Many construction contracts – especially large ones – require the general contractor to obtain a performance bond. A performance bond assures the obligee (the owner) that it will be protected if the principal (the G.C.) fails to perform the bonded contract. The amount of protection can be as much as the “penal sum” of the bond, which is the maximum amount set forth in the bond that the surety will have to pay if the principal defaults. Typically, the penal sum of the bond is the same as the amount of the contract between the G.G. and owner.

So a performance bond is NOT an insurance policy. With insurance, the (A) policyholder pays premiums to the (B) insurance company, which will pay the policyholder if there is claim covered by the policy. It is a two party arrangement. However, with a performance bond, the (A) G.C. (principal) pays a one-time premium to the (B) surety, which will pay for certain work if there is default by the GC, thereby protecting the (C) obligee (owner). This is a three party arrangement.

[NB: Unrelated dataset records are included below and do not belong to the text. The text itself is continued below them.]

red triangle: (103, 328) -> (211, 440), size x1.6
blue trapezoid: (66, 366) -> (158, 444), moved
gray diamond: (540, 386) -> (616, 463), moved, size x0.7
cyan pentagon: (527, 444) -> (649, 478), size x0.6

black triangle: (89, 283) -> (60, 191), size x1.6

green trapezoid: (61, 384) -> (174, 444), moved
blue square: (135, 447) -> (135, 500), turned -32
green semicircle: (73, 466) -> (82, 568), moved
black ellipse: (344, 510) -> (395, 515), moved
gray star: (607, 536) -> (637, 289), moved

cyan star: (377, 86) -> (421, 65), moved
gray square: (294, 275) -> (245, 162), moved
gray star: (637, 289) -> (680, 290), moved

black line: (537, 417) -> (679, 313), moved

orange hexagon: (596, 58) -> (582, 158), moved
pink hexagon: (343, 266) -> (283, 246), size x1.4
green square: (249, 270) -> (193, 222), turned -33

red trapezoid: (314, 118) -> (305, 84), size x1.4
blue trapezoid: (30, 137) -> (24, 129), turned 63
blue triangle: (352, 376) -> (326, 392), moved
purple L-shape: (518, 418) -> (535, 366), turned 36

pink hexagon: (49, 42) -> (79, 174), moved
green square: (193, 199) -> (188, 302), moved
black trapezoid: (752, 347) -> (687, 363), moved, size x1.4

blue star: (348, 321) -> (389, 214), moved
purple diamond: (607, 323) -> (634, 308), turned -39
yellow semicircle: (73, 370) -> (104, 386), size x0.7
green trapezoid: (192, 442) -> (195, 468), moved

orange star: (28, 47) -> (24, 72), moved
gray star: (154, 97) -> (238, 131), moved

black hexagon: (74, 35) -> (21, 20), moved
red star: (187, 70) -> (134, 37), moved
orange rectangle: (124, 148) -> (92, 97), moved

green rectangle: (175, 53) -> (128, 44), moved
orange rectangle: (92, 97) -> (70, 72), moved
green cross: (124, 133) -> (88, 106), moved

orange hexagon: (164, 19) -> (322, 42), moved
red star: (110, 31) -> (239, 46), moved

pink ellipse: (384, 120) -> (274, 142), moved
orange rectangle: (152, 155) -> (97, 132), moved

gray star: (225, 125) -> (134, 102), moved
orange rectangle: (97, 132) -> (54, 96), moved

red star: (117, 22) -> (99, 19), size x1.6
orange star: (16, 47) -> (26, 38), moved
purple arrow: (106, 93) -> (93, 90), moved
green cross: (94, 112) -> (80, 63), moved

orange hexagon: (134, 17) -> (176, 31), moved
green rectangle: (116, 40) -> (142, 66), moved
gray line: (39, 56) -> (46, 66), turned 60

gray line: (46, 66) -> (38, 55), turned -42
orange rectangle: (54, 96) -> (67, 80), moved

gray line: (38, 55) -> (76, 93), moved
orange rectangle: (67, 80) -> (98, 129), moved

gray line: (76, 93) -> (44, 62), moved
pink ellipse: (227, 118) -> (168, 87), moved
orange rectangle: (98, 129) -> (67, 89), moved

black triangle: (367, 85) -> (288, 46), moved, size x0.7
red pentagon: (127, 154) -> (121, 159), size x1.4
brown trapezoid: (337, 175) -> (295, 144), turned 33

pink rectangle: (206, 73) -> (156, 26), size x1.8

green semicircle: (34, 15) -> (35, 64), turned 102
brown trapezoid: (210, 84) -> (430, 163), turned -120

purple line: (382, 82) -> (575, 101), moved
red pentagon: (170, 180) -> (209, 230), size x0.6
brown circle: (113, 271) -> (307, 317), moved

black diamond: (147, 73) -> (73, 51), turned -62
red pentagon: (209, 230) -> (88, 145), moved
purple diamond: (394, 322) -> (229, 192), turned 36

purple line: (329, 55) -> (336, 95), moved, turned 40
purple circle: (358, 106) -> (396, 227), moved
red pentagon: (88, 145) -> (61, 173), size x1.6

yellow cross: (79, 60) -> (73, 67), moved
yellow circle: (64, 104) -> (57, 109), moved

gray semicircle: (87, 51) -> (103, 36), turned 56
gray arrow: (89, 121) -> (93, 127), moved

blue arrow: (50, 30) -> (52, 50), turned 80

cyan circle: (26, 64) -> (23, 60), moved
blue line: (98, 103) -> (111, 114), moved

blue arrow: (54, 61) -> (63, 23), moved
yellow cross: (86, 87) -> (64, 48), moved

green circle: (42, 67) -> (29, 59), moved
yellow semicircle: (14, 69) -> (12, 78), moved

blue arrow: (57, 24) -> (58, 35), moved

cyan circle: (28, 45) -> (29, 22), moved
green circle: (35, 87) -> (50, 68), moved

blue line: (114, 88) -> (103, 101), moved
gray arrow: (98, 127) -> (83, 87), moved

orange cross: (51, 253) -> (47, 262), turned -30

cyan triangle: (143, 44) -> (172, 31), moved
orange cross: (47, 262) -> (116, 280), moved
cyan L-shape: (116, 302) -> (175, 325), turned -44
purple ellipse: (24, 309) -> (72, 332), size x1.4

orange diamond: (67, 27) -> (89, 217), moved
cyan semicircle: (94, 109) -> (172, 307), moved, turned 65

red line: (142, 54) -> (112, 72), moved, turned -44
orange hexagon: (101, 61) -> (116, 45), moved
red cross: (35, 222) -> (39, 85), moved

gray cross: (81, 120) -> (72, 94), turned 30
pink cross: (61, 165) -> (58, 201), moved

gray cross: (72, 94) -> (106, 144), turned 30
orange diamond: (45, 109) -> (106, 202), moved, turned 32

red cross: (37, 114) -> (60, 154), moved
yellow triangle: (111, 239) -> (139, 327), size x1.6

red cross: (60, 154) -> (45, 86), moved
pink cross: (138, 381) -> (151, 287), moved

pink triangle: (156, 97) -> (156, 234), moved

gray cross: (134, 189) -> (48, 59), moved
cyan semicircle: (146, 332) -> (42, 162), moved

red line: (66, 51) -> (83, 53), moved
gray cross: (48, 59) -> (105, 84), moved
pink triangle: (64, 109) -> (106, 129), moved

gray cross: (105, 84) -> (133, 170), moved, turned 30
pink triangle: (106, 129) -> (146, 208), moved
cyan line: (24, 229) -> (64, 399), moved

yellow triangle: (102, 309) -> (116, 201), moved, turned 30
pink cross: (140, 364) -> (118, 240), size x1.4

The surety’s liability under the performance bond may arise in two ways. First (and most often), the owner declares that the principal is in default under the terms of the construction contract. Second, the principal can declare itself in default of the contract. (More on this second point in another post.)

Quite often, owners incorrectly believe that once a contractor defaults, all the owner must do is notify the surety, and the surety will then complete the project. However, the performance bond does not require the surety to ensure that the project is completed. Instead, the performance bond only requires that the penal sum of the bond be made available to pay the cost to complete that portion of the project the cost of which exceeds the remaining contract balance being held by the owner. For example, on a $1,000,000 project, with a performance bond for $1,000,000, if the G.C. defaults after the owner has paid it $700,000, and the cost to complete the project is $450,000, the surety is only responsible for paying $150,000.